Every line of the data below should be retyped exactly.

(Bounding box prediction data)

#####

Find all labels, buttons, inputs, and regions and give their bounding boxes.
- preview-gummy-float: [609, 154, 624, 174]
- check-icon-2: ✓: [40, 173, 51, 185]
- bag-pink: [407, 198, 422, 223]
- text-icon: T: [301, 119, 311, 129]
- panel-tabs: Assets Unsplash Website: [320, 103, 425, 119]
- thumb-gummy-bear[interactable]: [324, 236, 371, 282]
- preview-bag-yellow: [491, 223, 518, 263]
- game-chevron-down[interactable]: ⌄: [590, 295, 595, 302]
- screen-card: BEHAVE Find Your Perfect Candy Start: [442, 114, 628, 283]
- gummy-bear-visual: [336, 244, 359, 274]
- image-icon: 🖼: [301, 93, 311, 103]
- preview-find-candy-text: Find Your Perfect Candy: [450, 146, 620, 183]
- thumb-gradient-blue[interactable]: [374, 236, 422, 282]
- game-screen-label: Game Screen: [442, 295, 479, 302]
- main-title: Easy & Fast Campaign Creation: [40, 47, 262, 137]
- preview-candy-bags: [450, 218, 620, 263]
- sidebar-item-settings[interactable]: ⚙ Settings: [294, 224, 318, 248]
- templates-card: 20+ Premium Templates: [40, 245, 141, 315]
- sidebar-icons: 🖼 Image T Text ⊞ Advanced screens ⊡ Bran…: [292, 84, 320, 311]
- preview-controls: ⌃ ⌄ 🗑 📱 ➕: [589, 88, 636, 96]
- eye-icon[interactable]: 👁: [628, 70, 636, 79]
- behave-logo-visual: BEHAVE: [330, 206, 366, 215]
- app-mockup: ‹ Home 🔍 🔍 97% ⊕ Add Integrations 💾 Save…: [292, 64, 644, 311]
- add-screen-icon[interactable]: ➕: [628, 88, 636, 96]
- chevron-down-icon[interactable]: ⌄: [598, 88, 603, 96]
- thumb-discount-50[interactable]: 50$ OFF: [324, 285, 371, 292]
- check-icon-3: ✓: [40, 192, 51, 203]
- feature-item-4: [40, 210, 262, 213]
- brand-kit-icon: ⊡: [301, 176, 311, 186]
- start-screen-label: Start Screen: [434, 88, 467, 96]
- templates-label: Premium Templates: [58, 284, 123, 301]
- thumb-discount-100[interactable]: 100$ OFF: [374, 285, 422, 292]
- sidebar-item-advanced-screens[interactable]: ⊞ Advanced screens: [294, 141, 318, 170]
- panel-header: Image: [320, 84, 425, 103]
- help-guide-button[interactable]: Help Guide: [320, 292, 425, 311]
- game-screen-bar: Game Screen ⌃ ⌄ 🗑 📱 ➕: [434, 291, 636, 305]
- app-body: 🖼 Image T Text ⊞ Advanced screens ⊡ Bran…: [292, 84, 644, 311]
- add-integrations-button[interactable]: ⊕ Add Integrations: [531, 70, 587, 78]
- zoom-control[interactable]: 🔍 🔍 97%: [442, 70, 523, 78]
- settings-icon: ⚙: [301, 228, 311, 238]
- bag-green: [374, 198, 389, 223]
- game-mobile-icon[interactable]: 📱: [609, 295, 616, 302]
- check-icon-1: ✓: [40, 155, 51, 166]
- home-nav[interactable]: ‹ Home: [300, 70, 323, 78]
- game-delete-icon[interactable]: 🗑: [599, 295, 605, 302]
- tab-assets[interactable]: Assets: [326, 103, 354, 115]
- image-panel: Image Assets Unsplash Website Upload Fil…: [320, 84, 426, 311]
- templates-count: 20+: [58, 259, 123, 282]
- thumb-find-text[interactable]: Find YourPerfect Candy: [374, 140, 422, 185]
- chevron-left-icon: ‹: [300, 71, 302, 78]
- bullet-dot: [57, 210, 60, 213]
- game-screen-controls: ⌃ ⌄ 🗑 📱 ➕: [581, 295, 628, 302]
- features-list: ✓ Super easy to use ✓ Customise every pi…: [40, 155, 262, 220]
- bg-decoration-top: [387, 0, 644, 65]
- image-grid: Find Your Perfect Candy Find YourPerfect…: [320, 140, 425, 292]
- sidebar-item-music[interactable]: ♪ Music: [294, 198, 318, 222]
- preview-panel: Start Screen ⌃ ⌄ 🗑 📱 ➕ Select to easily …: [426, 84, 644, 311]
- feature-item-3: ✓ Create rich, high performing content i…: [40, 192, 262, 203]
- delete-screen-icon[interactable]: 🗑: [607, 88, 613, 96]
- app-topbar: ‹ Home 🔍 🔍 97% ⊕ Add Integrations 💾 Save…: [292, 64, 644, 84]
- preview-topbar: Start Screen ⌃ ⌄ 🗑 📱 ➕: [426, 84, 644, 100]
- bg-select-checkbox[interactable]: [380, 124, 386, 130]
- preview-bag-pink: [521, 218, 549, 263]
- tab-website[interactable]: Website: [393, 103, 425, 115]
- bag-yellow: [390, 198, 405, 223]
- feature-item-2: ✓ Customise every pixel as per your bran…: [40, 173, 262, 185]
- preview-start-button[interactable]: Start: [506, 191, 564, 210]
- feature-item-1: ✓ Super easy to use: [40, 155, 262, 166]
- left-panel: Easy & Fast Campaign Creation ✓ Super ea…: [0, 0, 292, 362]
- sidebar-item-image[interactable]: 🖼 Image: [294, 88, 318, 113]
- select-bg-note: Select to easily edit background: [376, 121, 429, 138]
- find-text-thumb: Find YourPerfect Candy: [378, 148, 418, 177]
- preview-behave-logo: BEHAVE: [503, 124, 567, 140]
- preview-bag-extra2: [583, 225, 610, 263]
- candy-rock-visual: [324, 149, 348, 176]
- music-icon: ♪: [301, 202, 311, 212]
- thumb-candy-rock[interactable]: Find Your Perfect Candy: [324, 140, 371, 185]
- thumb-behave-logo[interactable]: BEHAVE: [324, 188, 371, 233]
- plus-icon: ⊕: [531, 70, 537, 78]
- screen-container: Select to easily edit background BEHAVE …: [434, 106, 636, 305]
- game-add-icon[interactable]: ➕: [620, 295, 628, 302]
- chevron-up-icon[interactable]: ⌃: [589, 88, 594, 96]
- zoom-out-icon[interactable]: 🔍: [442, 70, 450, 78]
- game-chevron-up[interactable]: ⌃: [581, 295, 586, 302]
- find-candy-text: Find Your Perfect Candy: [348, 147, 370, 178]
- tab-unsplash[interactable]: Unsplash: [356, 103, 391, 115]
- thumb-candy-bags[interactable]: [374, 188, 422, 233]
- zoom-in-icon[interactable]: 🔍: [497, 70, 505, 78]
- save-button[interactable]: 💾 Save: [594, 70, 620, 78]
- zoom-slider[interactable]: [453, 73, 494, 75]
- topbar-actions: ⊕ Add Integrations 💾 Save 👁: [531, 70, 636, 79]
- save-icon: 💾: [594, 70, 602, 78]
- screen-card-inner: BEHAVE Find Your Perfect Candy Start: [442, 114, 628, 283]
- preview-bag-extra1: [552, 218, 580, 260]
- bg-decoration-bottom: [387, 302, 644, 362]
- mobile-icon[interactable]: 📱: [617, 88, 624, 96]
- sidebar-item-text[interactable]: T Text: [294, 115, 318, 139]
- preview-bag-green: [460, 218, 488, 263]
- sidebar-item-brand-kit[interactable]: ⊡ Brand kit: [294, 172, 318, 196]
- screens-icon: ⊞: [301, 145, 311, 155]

#####

**ANSWER:**
Find all labels, buttons, inputs, and regions and give their bounding boxes.
- preview-gummy-float: [609, 154, 624, 174]
- check-icon-2: ✓: [40, 173, 51, 185]
- bag-pink: [407, 198, 422, 223]
- text-icon: T: [301, 119, 311, 129]
- panel-tabs: Assets Unsplash Website: [320, 103, 425, 119]
- thumb-gummy-bear[interactable]: [324, 236, 371, 282]
- preview-bag-yellow: [491, 223, 518, 263]
- game-chevron-down[interactable]: ⌄: [590, 295, 595, 302]
- screen-card: BEHAVE Find Your Perfect Candy Start: [442, 114, 628, 283]
- gummy-bear-visual: [336, 244, 359, 274]
- image-icon: 🖼: [301, 93, 311, 103]
- preview-find-candy-text: Find Your Perfect Candy: [450, 146, 620, 183]
- thumb-gradient-blue[interactable]: [374, 236, 422, 282]
- game-screen-label: Game Screen: [442, 295, 479, 302]
- main-title: Easy & Fast Campaign Creation: [40, 47, 262, 137]
- preview-candy-bags: [450, 218, 620, 263]
- sidebar-item-settings[interactable]: ⚙ Settings: [294, 224, 318, 248]
- templates-card: 20+ Premium Templates: [40, 245, 141, 315]
- sidebar-icons: 🖼 Image T Text ⊞ Advanced screens ⊡ Bran…: [292, 84, 320, 311]
- preview-controls: ⌃ ⌄ 🗑 📱 ➕: [589, 88, 636, 96]
- eye-icon[interactable]: 👁: [628, 70, 636, 79]
- behave-logo-visual: BEHAVE: [330, 206, 366, 215]
- app-mockup: ‹ Home 🔍 🔍 97% ⊕ Add Integrations 💾 Save…: [292, 64, 644, 311]
- add-screen-icon[interactable]: ➕: [628, 88, 636, 96]
- chevron-down-icon[interactable]: ⌄: [598, 88, 603, 96]
- thumb-discount-50[interactable]: 50$ OFF: [324, 285, 371, 292]
- check-icon-3: ✓: [40, 192, 51, 203]
- feature-item-4: [40, 210, 262, 213]
- brand-kit-icon: ⊡: [301, 176, 311, 186]
- start-screen-label: Start Screen: [434, 88, 467, 96]
- templates-label: Premium Templates: [58, 284, 123, 301]
- thumb-discount-100[interactable]: 100$ OFF: [374, 285, 422, 292]
- sidebar-item-advanced-screens[interactable]: ⊞ Advanced screens: [294, 141, 318, 170]
- panel-header: Image: [320, 84, 425, 103]
- help-guide-button[interactable]: Help Guide: [320, 292, 425, 311]
- game-screen-bar: Game Screen ⌃ ⌄ 🗑 📱 ➕: [434, 291, 636, 305]
- app-body: 🖼 Image T Text ⊞ Advanced screens ⊡ Bran…: [292, 84, 644, 311]
- add-integrations-button[interactable]: ⊕ Add Integrations: [531, 70, 587, 78]
- zoom-control[interactable]: 🔍 🔍 97%: [442, 70, 523, 78]
- settings-icon: ⚙: [301, 228, 311, 238]
- bag-green: [374, 198, 389, 223]
- game-mobile-icon[interactable]: 📱: [609, 295, 616, 302]
- check-icon-1: ✓: [40, 155, 51, 166]
- home-nav[interactable]: ‹ Home: [300, 70, 323, 78]
- game-delete-icon[interactable]: 🗑: [599, 295, 605, 302]
- tab-assets[interactable]: Assets: [326, 103, 354, 115]
- image-panel: Image Assets Unsplash Website Upload Fil…: [320, 84, 426, 311]
- templates-count: 20+: [58, 259, 123, 282]
- thumb-find-text[interactable]: Find YourPerfect Candy: [374, 140, 422, 185]
- chevron-left-icon: ‹: [300, 71, 302, 78]
- bullet-dot: [57, 210, 60, 213]
- game-screen-controls: ⌃ ⌄ 🗑 📱 ➕: [581, 295, 628, 302]
- features-list: ✓ Super easy to use ✓ Customise every pi…: [40, 155, 262, 220]
- bg-decoration-top: [387, 0, 644, 65]
- image-grid: Find Your Perfect Candy Find YourPerfect…: [320, 140, 425, 292]
- sidebar-item-music[interactable]: ♪ Music: [294, 198, 318, 222]
- preview-panel: Start Screen ⌃ ⌄ 🗑 📱 ➕ Select to easily …: [426, 84, 644, 311]
- feature-item-3: ✓ Create rich, high performing content i…: [40, 192, 262, 203]
- delete-screen-icon[interactable]: 🗑: [607, 88, 613, 96]
- app-topbar: ‹ Home 🔍 🔍 97% ⊕ Add Integrations 💾 Save…: [292, 64, 644, 84]
- preview-topbar: Start Screen ⌃ ⌄ 🗑 📱 ➕: [426, 84, 644, 100]
- bg-select-checkbox[interactable]: [380, 124, 386, 130]
- preview-bag-pink: [521, 218, 549, 263]
- tab-website[interactable]: Website: [393, 103, 425, 115]
- bag-yellow: [390, 198, 405, 223]
- feature-item-2: ✓ Customise every pixel as per your bran…: [40, 173, 262, 185]
- preview-start-button[interactable]: Start: [506, 191, 564, 210]
- feature-item-1: ✓ Super easy to use: [40, 155, 262, 166]
- left-panel: Easy & Fast Campaign Creation ✓ Super ea…: [0, 0, 292, 362]
- sidebar-item-image[interactable]: 🖼 Image: [294, 88, 318, 113]
- select-bg-note: Select to easily edit background: [376, 121, 429, 138]
- find-text-thumb: Find YourPerfect Candy: [378, 148, 418, 177]
- preview-behave-logo: BEHAVE: [503, 124, 567, 140]
- preview-bag-extra2: [583, 225, 610, 263]
- candy-rock-visual: [324, 149, 348, 176]
- music-icon: ♪: [301, 202, 311, 212]
- thumb-candy-rock[interactable]: Find Your Perfect Candy: [324, 140, 371, 185]
- thumb-behave-logo[interactable]: BEHAVE: [324, 188, 371, 233]
- plus-icon: ⊕: [531, 70, 537, 78]
- screen-container: Select to easily edit background BEHAVE …: [434, 106, 636, 305]
- game-add-icon[interactable]: ➕: [620, 295, 628, 302]
- chevron-up-icon[interactable]: ⌃: [589, 88, 594, 96]
- zoom-out-icon[interactable]: 🔍: [442, 70, 450, 78]
- game-chevron-up[interactable]: ⌃: [581, 295, 586, 302]
- find-candy-text: Find Your Perfect Candy: [348, 147, 370, 178]
- tab-unsplash[interactable]: Unsplash: [356, 103, 391, 115]
- thumb-candy-bags[interactable]: [374, 188, 422, 233]
- zoom-in-icon[interactable]: 🔍: [497, 70, 505, 78]
- save-button[interactable]: 💾 Save: [594, 70, 620, 78]
- zoom-slider[interactable]: [453, 73, 494, 75]
- topbar-actions: ⊕ Add Integrations 💾 Save 👁: [531, 70, 636, 79]
- save-icon: 💾: [594, 70, 602, 78]
- screen-card-inner: BEHAVE Find Your Perfect Candy Start: [442, 114, 628, 283]
- preview-bag-extra1: [552, 218, 580, 260]
- bg-decoration-bottom: [387, 302, 644, 362]
- mobile-icon[interactable]: 📱: [617, 88, 624, 96]
- sidebar-item-text[interactable]: T Text: [294, 115, 318, 139]
- preview-bag-green: [460, 218, 488, 263]
- sidebar-item-brand-kit[interactable]: ⊡ Brand kit: [294, 172, 318, 196]
- screens-icon: ⊞: [301, 145, 311, 155]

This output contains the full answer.